▶ _Exercise directions_
The full listing, copied exactly, is the required output.

▶ _Source material_
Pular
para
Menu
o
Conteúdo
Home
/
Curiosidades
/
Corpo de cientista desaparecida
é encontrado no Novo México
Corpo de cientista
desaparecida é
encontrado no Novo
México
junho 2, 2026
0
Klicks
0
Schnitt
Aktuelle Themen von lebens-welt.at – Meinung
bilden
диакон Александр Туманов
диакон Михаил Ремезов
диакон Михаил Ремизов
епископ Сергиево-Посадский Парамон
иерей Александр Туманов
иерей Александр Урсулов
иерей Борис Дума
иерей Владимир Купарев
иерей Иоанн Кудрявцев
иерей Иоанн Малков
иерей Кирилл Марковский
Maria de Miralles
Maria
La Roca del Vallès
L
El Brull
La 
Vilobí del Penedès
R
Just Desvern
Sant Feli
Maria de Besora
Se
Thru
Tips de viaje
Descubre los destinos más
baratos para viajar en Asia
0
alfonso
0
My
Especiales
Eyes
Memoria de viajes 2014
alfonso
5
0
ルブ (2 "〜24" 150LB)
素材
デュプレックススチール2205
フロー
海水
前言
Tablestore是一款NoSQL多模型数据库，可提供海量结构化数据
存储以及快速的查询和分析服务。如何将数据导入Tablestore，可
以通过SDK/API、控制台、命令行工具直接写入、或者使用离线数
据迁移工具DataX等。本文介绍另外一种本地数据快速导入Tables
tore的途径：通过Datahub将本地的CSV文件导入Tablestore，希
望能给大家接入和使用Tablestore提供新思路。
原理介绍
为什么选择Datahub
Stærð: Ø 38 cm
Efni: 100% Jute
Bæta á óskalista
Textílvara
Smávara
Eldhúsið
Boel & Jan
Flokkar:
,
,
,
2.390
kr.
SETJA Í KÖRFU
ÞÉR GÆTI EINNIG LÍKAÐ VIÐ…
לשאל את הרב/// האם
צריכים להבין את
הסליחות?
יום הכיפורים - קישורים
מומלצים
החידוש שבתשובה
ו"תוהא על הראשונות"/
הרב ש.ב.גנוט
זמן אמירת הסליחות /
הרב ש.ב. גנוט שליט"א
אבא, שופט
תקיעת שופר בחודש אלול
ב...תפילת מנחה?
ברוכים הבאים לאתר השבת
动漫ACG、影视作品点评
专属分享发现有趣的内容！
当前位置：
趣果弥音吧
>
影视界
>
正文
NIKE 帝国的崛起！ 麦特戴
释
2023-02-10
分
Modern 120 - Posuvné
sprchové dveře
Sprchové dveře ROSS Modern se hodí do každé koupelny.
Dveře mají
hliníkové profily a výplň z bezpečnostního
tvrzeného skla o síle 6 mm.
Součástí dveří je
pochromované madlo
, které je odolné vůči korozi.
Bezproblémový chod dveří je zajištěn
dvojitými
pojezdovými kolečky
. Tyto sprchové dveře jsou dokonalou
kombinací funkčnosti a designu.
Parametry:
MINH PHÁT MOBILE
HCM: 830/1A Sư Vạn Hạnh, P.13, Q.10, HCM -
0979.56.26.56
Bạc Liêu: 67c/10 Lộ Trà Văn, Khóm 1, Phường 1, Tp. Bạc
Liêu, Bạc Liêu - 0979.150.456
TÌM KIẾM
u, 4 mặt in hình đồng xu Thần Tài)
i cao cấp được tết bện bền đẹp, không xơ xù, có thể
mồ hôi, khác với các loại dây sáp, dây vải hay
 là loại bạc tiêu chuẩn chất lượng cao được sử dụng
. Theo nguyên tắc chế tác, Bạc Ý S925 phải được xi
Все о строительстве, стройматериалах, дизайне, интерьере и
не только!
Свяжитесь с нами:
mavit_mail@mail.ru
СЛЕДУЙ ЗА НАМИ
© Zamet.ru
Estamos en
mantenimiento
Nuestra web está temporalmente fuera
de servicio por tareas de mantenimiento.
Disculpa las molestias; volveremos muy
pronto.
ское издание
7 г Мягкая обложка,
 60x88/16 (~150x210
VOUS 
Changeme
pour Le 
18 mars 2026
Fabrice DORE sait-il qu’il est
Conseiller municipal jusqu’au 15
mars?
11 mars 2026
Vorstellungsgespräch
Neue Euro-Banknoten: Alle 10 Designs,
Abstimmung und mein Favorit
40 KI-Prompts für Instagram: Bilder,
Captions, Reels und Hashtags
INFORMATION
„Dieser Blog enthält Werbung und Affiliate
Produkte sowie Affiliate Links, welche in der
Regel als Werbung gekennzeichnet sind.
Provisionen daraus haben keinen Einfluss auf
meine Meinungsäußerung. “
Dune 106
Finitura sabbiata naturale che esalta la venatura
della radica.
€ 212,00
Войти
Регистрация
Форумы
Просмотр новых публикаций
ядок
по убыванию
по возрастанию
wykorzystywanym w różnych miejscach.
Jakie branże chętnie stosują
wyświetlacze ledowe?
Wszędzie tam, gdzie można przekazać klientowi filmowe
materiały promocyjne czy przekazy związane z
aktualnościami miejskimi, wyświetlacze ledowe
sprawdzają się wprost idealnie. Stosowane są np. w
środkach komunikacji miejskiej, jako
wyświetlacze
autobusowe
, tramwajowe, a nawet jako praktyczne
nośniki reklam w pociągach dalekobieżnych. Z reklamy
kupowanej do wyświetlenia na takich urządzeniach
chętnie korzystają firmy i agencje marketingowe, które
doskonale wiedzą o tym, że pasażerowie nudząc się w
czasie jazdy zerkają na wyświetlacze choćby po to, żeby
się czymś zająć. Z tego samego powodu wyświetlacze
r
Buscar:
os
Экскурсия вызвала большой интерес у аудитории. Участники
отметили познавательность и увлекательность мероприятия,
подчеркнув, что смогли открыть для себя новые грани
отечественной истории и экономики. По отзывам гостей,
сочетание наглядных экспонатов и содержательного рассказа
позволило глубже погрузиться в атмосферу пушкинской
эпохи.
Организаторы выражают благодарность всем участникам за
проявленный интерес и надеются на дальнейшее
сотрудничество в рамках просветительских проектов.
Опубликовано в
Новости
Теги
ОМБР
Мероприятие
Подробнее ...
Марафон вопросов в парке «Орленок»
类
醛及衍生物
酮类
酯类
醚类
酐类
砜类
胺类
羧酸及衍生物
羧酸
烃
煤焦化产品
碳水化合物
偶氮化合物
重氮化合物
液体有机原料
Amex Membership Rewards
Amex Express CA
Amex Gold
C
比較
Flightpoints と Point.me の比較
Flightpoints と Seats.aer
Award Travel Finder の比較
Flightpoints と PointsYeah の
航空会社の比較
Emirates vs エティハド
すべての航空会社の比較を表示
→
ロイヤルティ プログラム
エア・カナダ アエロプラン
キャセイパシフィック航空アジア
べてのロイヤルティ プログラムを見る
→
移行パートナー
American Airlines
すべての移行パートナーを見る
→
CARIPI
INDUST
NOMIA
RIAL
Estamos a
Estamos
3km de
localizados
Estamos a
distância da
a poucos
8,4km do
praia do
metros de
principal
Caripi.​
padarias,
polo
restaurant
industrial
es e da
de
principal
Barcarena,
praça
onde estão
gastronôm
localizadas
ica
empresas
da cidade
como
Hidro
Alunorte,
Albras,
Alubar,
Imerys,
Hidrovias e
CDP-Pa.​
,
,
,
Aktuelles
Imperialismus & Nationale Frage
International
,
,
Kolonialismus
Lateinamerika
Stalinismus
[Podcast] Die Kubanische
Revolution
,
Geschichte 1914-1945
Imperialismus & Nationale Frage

▶ _Solution to this task_
Pular
para
Menu
o
Conteúdo
Home
/
Curiosidades
/
Corpo de cientista desaparecida
é encontrado no Novo México
Corpo de cientista
desaparecida é
encontrado no Novo
México
junho 2, 2026
0
Klicks
0
Schnitt
Aktuelle Themen von lebens-welt.at – Meinung
bilden
диакон Александр Туманов
диакон Михаил Ремезов
диакон Михаил Ремизов
епископ Сергиево-Посадский Парамон
иерей Александр Туманов
иерей Александр Урсулов
иерей Борис Дума
иерей Владимир Купарев
иерей Иоанн Кудрявцев
иерей Иоанн Малков
иерей Кирилл Марковский
Maria de Miralles
Maria
La Roca del Vallès
L
El Brull
La 
Vilobí del Penedès
R
Just Desvern
Sant Feli
Maria de Besora
Se
Thru
Tips de viaje
Descubre los destinos más
baratos para viajar en Asia
0
alfonso
0
My
Especiales
Eyes
Memoria de viajes 2014
alfonso
5
0
ルブ (2 "〜24" 150LB)
素材
デュプレックススチール2205
フロー
海水
前言
Tablestore是一款NoSQL多模型数据库，可提供海量结构化数据
存储以及快速的查询和分析服务。如何将数据导入Tablestore，可
以通过SDK/API、控制台、命令行工具直接写入、或者使用离线数
据迁移工具DataX等。本文介绍另外一种本地数据快速导入Tables
tore的途径：通过Datahub将本地的CSV文件导入Tablestore，希
望能给大家接入和使用Tablestore提供新思路。
原理介绍
为什么选择Datahub
Stærð: Ø 38 cm
Efni: 100% Jute
Bæta á óskalista
Textílvara
Smávara
Eldhúsið
Boel & Jan
Flokkar:
,
,
,
2.390
kr.
SETJA Í KÖRFU
ÞÉR GÆTI EINNIG LÍKAÐ VIÐ…
לשאל את הרב/// האם
צריכים להבין את
הסליחות?
יום הכיפורים - קישורים
מומלצים
החידוש שבתשובה
ו"תוהא על הראשונות"/
הרב ש.ב.גנוט
זמן אמירת הסליחות /
הרב ש.ב. גנוט שליט"א
אבא, שופט
תקיעת שופר בחודש אלול
ב...תפילת מנחה?
ברוכים הבאים לאתר השבת
动漫ACG、影视作品点评
专属分享发现有趣的内容！
当前位置：
趣果弥音吧
>
影视界
>
正文
NIKE 帝国的崛起！ 麦特戴
释
2023-02-10
分
Modern 120 - Posuvné
sprchové dveře
Sprchové dveře ROSS Modern se hodí do každé koupelny.
Dveře mají
hliníkové profily a výplň z bezpečnostního
tvrzeného skla o síle 6 mm.
Součástí dveří je
pochromované madlo
, které je odolné vůči korozi.
Bezproblémový chod dveří je zajištěn
dvojitými
pojezdovými kolečky
. Tyto sprchové dveře jsou dokonalou
kombinací funkčnosti a designu.
Parametry:
MINH PHÁT MOBILE
HCM: 830/1A Sư Vạn Hạnh, P.13, Q.10, HCM -
0979.56.26.56
Bạc Liêu: 67c/10 Lộ Trà Văn, Khóm 1, Phường 1, Tp. Bạc
Liêu, Bạc Liêu - 0979.150.456
TÌM KIẾM
u, 4 mặt in hình đồng xu Thần Tài)
i cao cấp được tết bện bền đẹp, không xơ xù, có thể
mồ hôi, khác với các loại dây sáp, dây vải hay
 là loại bạc tiêu chuẩn chất lượng cao được sử dụng
. Theo nguyên tắc chế tác, Bạc Ý S925 phải được xi
Все о строительстве, стройматериалах, дизайне, интерьере и
не только!
Свяжитесь с нами:
mavit_mail@mail.ru
СЛЕДУЙ ЗА НАМИ
© Zamet.ru
Estamos en
mantenimiento
Nuestra web está temporalmente fuera
de servicio por tareas de mantenimiento.
Disculpa las molestias; volveremos muy
pronto.
ское издание
7 г Мягкая обложка,
 60x88/16 (~150x210
VOUS 
Changeme
pour Le 
18 mars 2026
Fabrice DORE sait-il qu’il est
Conseiller municipal jusqu’au 15
mars?
11 mars 2026
Vorstellungsgespräch
Neue Euro-Banknoten: Alle 10 Designs,
Abstimmung und mein Favorit
40 KI-Prompts für Instagram: Bilder,
Captions, Reels und Hashtags
INFORMATION
„Dieser Blog enthält Werbung und Affiliate
Produkte sowie Affiliate Links, welche in der
Regel als Werbung gekennzeichnet sind.
Provisionen daraus haben keinen Einfluss auf
meine Meinungsäußerung. “
Dune 106
Finitura sabbiata naturale che esalta la venatura
della radica.
€ 212,00
Войти
Регистрация
Форумы
Просмотр новых публикаций
ядок
по убыванию
по возрастанию
wykorzystywanym w różnych miejscach.
Jakie branże chętnie stosują
wyświetlacze ledowe?
Wszędzie tam, gdzie można przekazać klientowi filmowe
materiały promocyjne czy przekazy związane z
aktualnościami miejskimi, wyświetlacze ledowe
sprawdzają się wprost idealnie. Stosowane są np. w
środkach komunikacji miejskiej, jako
wyświetlacze
autobusowe
, tramwajowe, a nawet jako praktyczne
nośniki reklam w pociągach dalekobieżnych. Z reklamy
kupowanej do wyświetlenia na takich urządzeniach
chętnie korzystają firmy i agencje marketingowe, które
doskonale wiedzą o tym, że pasażerowie nudząc się w
czasie jazdy zerkają na wyświetlacze choćby po to, żeby
się czymś zająć. Z tego samego powodu wyświetlacze
r
Buscar:
os
Экскурсия вызвала большой интерес у аудитории. Участники
отметили познавательность и увлекательность мероприятия,
подчеркнув, что смогли открыть для себя новые грани
отечественной истории и экономики. По отзывам гостей,
сочетание наглядных экспонатов и содержательного рассказа
позволило глубже погрузиться в атмосферу пушкинской
эпохи.
Организаторы выражают благодарность всем участникам за
проявленный интерес и надеются на дальнейшее
сотрудничество в рамках просветительских проектов.
Опубликовано в
Новости
Теги
ОМБР
Мероприятие
Подробнее ...
Марафон вопросов в парке «Орленок»
类
醛及衍生物
酮类
酯类
醚类
酐类
砜类
胺类
羧酸及衍生物
羧酸
烃
煤焦化产品
碳水化合物
偶氮化合物
重氮化合物
液体有机原料
Amex Membership Rewards
Amex Express CA
Amex Gold
C
比較
Flightpoints と Point.me の比較
Flightpoints と Seats.aer
Award Travel Finder の比較
Flightpoints と PointsYeah の
航空会社の比較
Emirates vs エティハド
すべての航空会社の比較を表示
→
ロイヤルティ プログラム
エア・カナダ アエロプラン
キャセイパシフィック航空アジア
べてのロイヤルティ プログラムを見る
→
移行パートナー
American Airlines
すべての移行パートナーを見る
→
CARIPI
INDUST
NOMIA
RIAL
Estamos a
Estamos
3km de
localizados
Estamos a
distância da
a poucos
8,4km do
praia do
metros de
principal
Caripi.​
padarias,
polo
restaurant
industrial
es e da
de
principal
Barcarena,
praça
onde estão
gastronôm
localizadas
ica
empresas
da cidade
como
Hidro
Alunorte,
Albras,
Alubar,
Imerys,
Hidrovias e
CDP-Pa.​
,
,
,
Aktuelles
Imperialismus & Nationale Frage
International
,
,
Kolonialismus
Lateinamerika
Stalinismus
[Podcast] Die Kubanische
Revolution
,
Geschichte 1914-1945
Imperialismus & Nationale Frage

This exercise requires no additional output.